José Bravo

Personal information
- Full name: José Bravo Domínguez
- Date of birth: 18 November 1916
- Place of birth: Ceuta, Spain
- Date of death: 1 February 1993 (aged 76)
- Place of death: Barcelona, Spain
- Position: Winger

Youth career
- 1929–1930: España de Ceuta

Senior career*
- Years: Team / Apps / (Gls)
- 1930–1932: África Ceutí
- 1932–1933: Levante
- 1933–1935: Ceuta Sport
- 1935–1936: Murcia
- 1936: Zaragoza
- 1939–1940: Murcia
- 1940–1948: Barcelona / 120 / (51)
- 1948–1950: Gimnástico / 41 / (16)
- 1950–1951: Ceuta / 15 / (11)

International career
- 1942: Spain / 1 / (0)

= José Bravo =

Spanish footballer (1916–1993)

José Bravo Domínguez (18 November 1916 – 1 February 1993) was a Spanish footballer born in Ceuta, 18 November 1916.

==Career==
He played as a left winger, the first team he played for was SD Unión África Ceutí.

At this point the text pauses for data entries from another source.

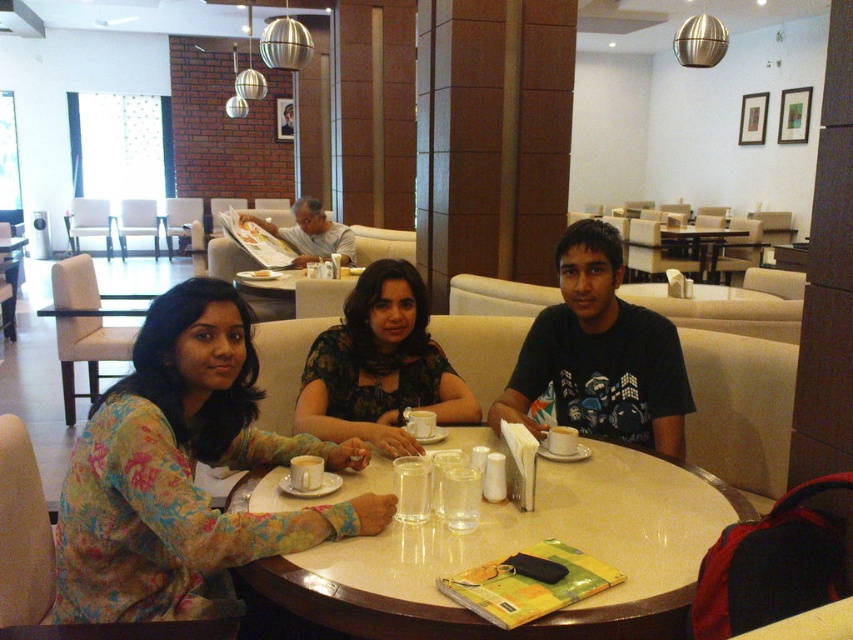 Question: Which of the following is the farthest from the observer?

Choices:
 (A) marble table at center
 (B) floral print dress at center
 (C) floral fabric dress at center

Answer: (C)

Question: Considering the real-world distances, which object is farthest from the matte white shirt at center?

Choices:
 (A) marble table at center
 (B) floral print dress at center

Answer: (A)

Question: In this image, where is floral print dress at center located relative to floral fabric dress at center?

Choices:
 (A) right
 (B) left

Answer: (B)

Question: Is floral print dress at center positioned before matte white shirt at center?

Choices:
 (A) no
 (B) yes

Answer: (B)

Question: Among these points, which one is nearest to the camera?

Choices:
 (A) (701, 480)
 (B) (164, 508)

Answer: (B)

Question: Can you confirm if black cotton t-shirt at center is positioned above smooth wooden table at center?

He then played for Levante, SD Ceuta again, Real Murcia, Real Zaragoza and then back to Murcia. In 1940 he joined FC Barcelona in which he played until the 1947–48 season, a total of 196 games, scoring 88 goals in all competitions. With the Blaugrana he won La Liga in 1945 and 1948, in addition to the Copa del Rey in 1942. When he left the club he moved to Gimnàstic de Tarragona and thereafter SD Ceuta, where he retired in 1951.

He played one match for the Spain national team against France in Seville on 15 March 1942. Spain won by four to zero. However this was the only time he would represent La furia roja.